*EXERCISE AIM*
Using only the entries below, output the lines starting at the one containing "El Gobierno activa 1.000 mill" and ending at the one containing "(PDF:402 KB)", exactly and inclusive of both, omitting the pictures.

*Transcribed page contents*
---------------

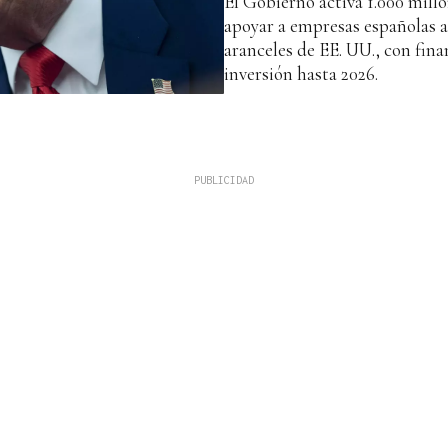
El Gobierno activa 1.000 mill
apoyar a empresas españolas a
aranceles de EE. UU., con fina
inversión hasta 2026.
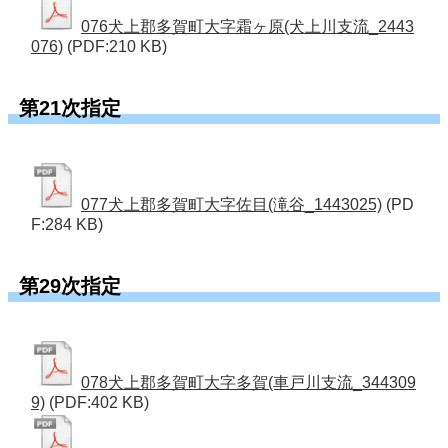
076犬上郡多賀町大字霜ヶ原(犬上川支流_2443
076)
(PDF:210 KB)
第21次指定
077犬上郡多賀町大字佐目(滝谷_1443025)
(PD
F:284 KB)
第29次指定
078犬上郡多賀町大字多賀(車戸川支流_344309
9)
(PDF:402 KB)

---------------

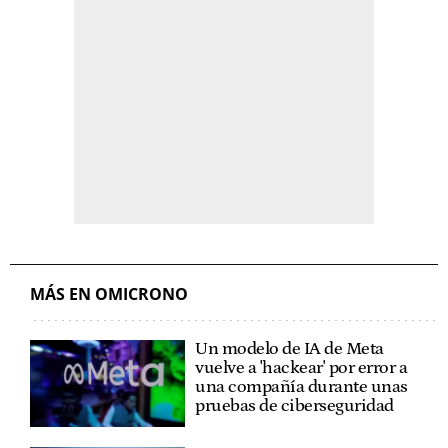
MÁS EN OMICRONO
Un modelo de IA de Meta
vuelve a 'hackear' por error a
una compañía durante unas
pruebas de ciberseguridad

---------------

*RESPONSE*
El Gobierno activa 1.000 mill
apoyar a empresas españolas a
aranceles de EE. UU., con fina
inversión hasta 2026.
076犬上郡多賀町大字霜ヶ原(犬上川支流_2443
076)
(PDF:210 KB)
第21次指定
077犬上郡多賀町大字佐目(滝谷_1443025)
(PD
F:284 KB)
第29次指定
078犬上郡多賀町大字多賀(車戸川支流_344309
9)
(PDF:402 KB)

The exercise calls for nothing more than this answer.